2024年11月26日

 ㈱長谷工コーポレーション(本社:東京都港区、代表取締役社長:池上 一夫、以下「当社」)と共同開発会社※1(以下、共同開発会社9社)は、主筋に高強度鉄筋※2を使用した場所打ちコンクリート杭(以下、「場所打ち杭」)の構造性能を確認し、その設計手法に関して、(一財)ベターリビングにて一般評定※3を取得しました。
 従来よりも強度の高い鉄筋を主筋に用いることで、杭の合理的な設計を可能とするとともに施工性や施工品質の向上を実現します。 

※1)(株)安藤・間(本社:東京都港区、社長:国谷 一彦)、(株)奥村組(本社:大阪府大阪市、社長:奥村 太加典)、佐藤工業(株)(本社:東京都中央区、社長:平間 宏)、鉄建建設(株)(本社:東京都千代田区、社長:伊藤 泰司)、東急建設(株)(本社:東京都渋谷区、社長:寺田 光宏)、(株)戸田建設(本社:東京都中央区、社長:大谷 清介)、西松建設(株)(本社:東京都港区、社長:細川 雅一)、三井住友建設(株)(本社:東京都中央区、社長:柴田 敏雄)の9社
※2)一般的には降伏点強度もしくは0.2%耐力の下限値(以下、降伏点強度)が490N/mm2以下の鉄筋が用いられるのに対し、降伏点強度590~685N/mm2の鉄筋を高強度鉄筋と呼ぶ。
※3)建築物もしくはそれを構成する部分について、構造安全上支障がないかの審査を依頼し、その性能を証明するものとして第三者機関(審査機関)より評定書が発行される。

1.開発の背景
 場所打ち杭は安定液※4)を用いて地盤を削孔し、孔内に鉄筋かごを建込み、コンクリートを打設して造成します。
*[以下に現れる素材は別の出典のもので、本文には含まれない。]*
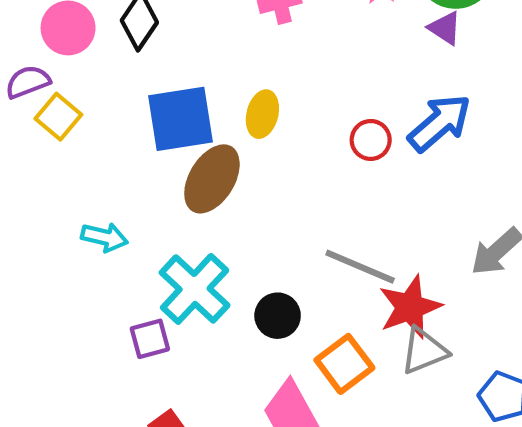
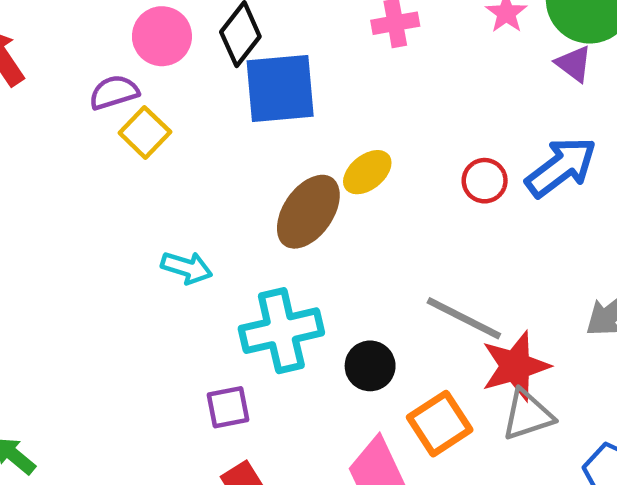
yellow ellipse: (262, 114) -> (367, 172), moved, turned 33
blue square: (181, 119) -> (280, 89), moved
cyan cross: (195, 289) -> (281, 331), turned 30
purple square: (150, 339) -> (228, 407), moved

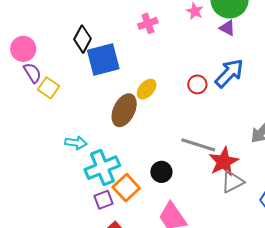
pink circle: (162, 36) -> (23, 49), moved
purple semicircle: (114, 92) -> (32, 73), turned 85
cyan cross: (281, 331) -> (102, 168), moved
orange square: (440, 424) -> (126, 188), moved

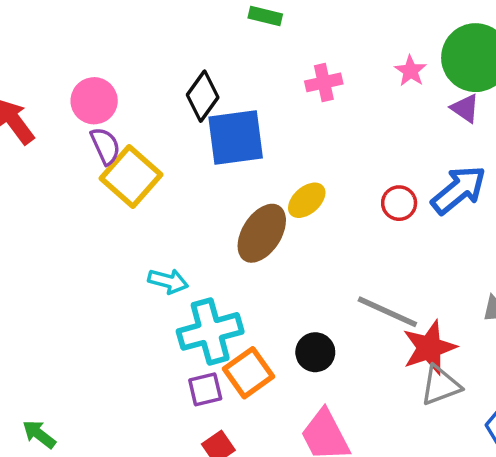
yellow square: (49, 88) -> (131, 176), size x1.5

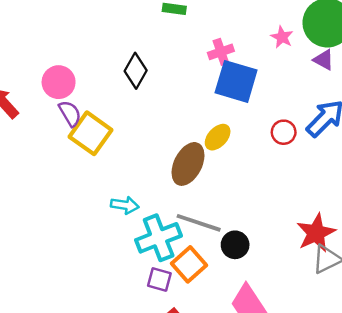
blue square: (236, 138) -> (236, 81), moved, turned 30
gray line: (387, 312) -> (199, 223), moved
purple square: (205, 389) -> (159, 280), turned 35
杭は建物荷重を支持するとともに、地震等で発生する水平力に対して、コンクリートと鉄筋で対応します。建物の規模や想定される地震によって適切な杭径、鉄筋量、コンクリート強度などを決定しますが、杭径を大きくすると杭を築造する孔の掘削土量や杭のコンクリート量が増え、環境負荷が大きくなるとともに、コストおよび作業量が増えます。そのため、近年では拡底杭※5)や高強度コンクリート杭※6)の採用により、杭径を最小限に抑えるかわりに鉄筋量を増やすことで耐震性能を確保する傾向にあります。しかし、鉄筋が過密化すると施工性が低下するだけでなく、コンクリート打設時の充填性が悪くなり、品質の低下につながる恐れがあります。
 また、場所打ち杭の場合は、安定液中にコンクリートを打設するなど、特殊な条件での施工方法となることから、パイルキャップへの定着長さ、重ね継手長さなどの設計手法が確立されていない等の課題がありました。

※4)地盤を削孔するときに孔壁が崩れないよう保護するための液体
※5)より高い支持力を発揮するため、杭先端の径のみ大きくした杭
※6)呼び強度45N/mm2を超えるコンクリートを打設して造成された杭

2.本技術の概要
 本技術は、これまで場所打ち杭の主筋に用いられていた鉄筋(降伏点強度が490N/mm2以下の鉄筋)よりも高い強度の鉄筋(降伏点強度が590~685N/mm2の鉄筋)を主筋として用います。これまで高強度鉄筋を場所打ち杭の主筋として用いた実績がなく、前記課題を解決するために、杭を想定した各種実験を実施し、高強度鉄筋を杭主筋に採用した場合の設計手法を確立しました。

3.本技術のメリット
場所打ち杭の主筋に高強度鉄筋を使用することで、以下のメリットが期待できます。
・従来強度の鉄筋を用いる場合に比べて主筋本数の削減が可能
・主筋本数の削減により、鉄筋かごを建込む際の施工性の向上および基礎梁鉄筋との干渉の改善
・鉄筋本数の削減に伴うコンクリート充填性の確保など品質の向上
・強度の高い鉄筋を用いることで杭耐力を向上させることが可能
・杭耐力が向上するため、主筋の配置に余裕のある場合など杭径を縮小することが可能
・杭径縮小により掘削土量およびコンクリート量が削減され、コストおよび環境負荷の低減に寄与

4.今後の展開
 共同開発会社9社は、本技術の実物件への適用を推進し、幅広い活用を目指していきます。